Sunday, May 20, 2018

The source of all sins - Pride ( St. Justin Popovich )



The sin, which synthesizes all the sins of the world is: “the pride of life.” That is the first sin in all the worlds: the sin of Satan. The source of all sins, which always was and will forever stay as such. It can be said: pride is the ultimate sin. Every sin, through its life force, comes from it and holds to it: “the pride of life”–woven from countless multifarious prides, both great and small, both short-term and long term. Let us remember the primary things: the pride of glory (scientific, government, in any rank or position in general), pride of beauty, pride of wealth, pride of benevolence, pride of humility (yes! of humility), pride of charity, pride of success…There is not a virtue that pride cannot convert into a vice. The pride of prayer converts the person praying into a Pharisee, and the ascetic into a self-murderer. So, every sin, in reality is a sin through pride, because Satan in in reality Satan through pride. If it were not for pride, sin would not exist, neither in the angelic or the human world. All this “is not of the Father.” That which is of the Father is the Only Begotten Son of God. He is incarnate and personified humility before all of His divine perfections.

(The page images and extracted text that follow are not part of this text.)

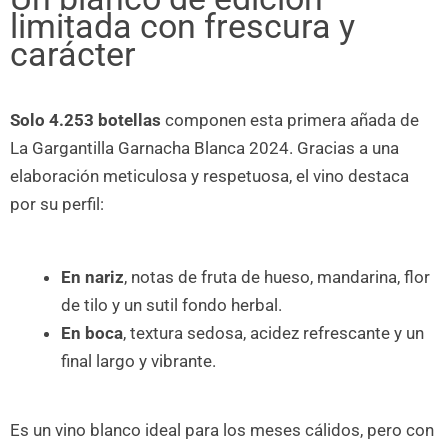
limitada con frescura y
carácter
Solo 4.253 botellas
componen esta primera añada de
La Gargantilla Garnacha Blanca 2024. Gracias a una
elaboración meticulosa y respetuosa, el vino destaca
por su perfil:
En nariz
, notas de fruta de hueso, mandarina, flor
de tilo y un sutil fondo herbal.
En boca
, textura sedosa, acidez refrescante y un
final largo y vibrante.
Es un vino blanco ideal para los meses cálidos, pero con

In His Gospel, the beginning virtue, the ultimate virtue is humility (Matt. 5:3). Humility is the only medicine for pride and all other sins.

St. Justin Popovich

Thursday, May 17, 2018

Crossing One’s Legs ( Church Etiquette )

In many cultures throughout the world, crossing one's legs is taboo and considered very disrespectful. In North America there are no real taboos against such action, rather, we tend to cross our legs to get comfortable. Should we do so in church? No. Not because it is “wrong” for us ever to cross our legs, but because it is deemed too casual—too relaxed—for being in the presence of God. 
When we get settled in our favorite chair at home, we lean back, kick up our legs, and allow our minds to wander. Remember, sitting in church is a concession, not the norm of prayer. We strive to remain attentive (i.e.: “Let us attend”) at all times as a soldier prepared for (spiritual) battle before his commander. Should we sit, we do so attentively, that our minds not wander from the “one thing necessary.”

Sunday, May 13, 2018

On control of the tongue (St Nicodemos)

The greatest necessity of all is to control and curb our tongue. The mover of the tongue is the heart: what fills the heart is poured out through the tongue. And conversely, when feeling is poured out of the heart by the tongue, it becomes strengthened and firmly rooted in the heart. Therefore the tongue is one of the chief factors in building up our inner disposition.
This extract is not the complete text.